Wednesday, March 1, 2017

Kickstarter vs. Indiegogo

Indiegogo and Kickstarter are two of the largest rewards-based crowdfunding platforms out there. They give eligible creators the tools to raise money for projects in a wide variety of categories.

In return for a donation or pledges, backers gain access to cool rewards or experiences.

Fundamentally, these two sites are different from each other in a few important ways, and knowing why can help you choose which site will be best for your project.

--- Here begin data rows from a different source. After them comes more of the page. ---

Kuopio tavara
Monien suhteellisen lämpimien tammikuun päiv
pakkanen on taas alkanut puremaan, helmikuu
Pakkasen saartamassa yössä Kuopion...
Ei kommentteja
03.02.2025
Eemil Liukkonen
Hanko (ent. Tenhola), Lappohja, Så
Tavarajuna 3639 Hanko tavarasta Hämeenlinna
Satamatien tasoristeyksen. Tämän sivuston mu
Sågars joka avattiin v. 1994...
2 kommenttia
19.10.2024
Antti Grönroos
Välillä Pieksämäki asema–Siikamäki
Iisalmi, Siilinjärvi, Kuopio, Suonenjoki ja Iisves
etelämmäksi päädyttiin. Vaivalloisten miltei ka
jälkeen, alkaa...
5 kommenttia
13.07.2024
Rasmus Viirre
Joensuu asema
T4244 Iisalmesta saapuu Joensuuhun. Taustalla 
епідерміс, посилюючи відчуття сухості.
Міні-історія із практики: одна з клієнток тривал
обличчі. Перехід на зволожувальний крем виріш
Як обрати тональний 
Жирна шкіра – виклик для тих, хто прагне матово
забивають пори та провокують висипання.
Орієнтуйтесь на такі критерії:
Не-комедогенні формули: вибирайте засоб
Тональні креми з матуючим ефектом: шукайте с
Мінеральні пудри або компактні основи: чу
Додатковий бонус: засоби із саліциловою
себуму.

Kickstarter has seen a huge amount of growth in the recent years. At the time of writing, campaigns have raised 2.6 billion using their platform.

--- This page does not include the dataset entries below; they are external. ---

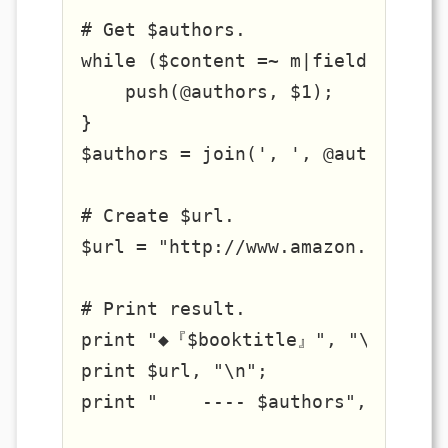
# Get $authors.

while ($content =~ m|field-author
    push(@authors, $1);

}

$authors = join(', ', @authors);

# Create $url.

$url = "http://www.amazon.co.jp/e
# Print result.

print "◆『$booktitle』", "\n";

print $url, "\n";
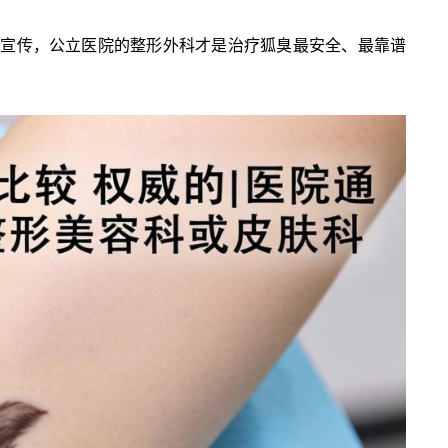
等宣传，公立医院的整形外科才是治疗狐臭最安全、最靠谱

With more than 11 million backers and 3.7 million repeat backers, Kickstarter is the biggest platform in the rewards-based crowdfunding space.

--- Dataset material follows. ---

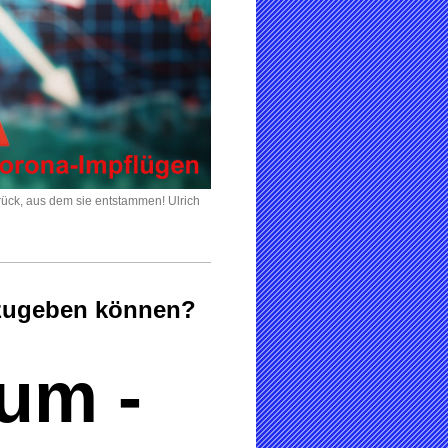
rück, aus dem sie entstammen! Ulrich
 zugeben können?
rum -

Over 114,000 successful projects have launched on their website.

Types of Campaigns Allowed

Kickstarter is different than its competitor Indiegogo in that you can only launch an all or nothing crowdfunding campaign on the website.

This means that you must hit your fundraising goal before the end of your fundraising duration.

Otherwise, you won’t receive any of the funds and your backer’s credit cards won’t be charged.

For example, let’s say you launch a campaign on Kickstarter with a fundraising goal of $100,000 and a campaign duration of 30 days.

At the end of those 30 days, if you’ve only raised $90,000, you won’t be able to keep those funds and none of the backers who pledged money will have their credit card charged.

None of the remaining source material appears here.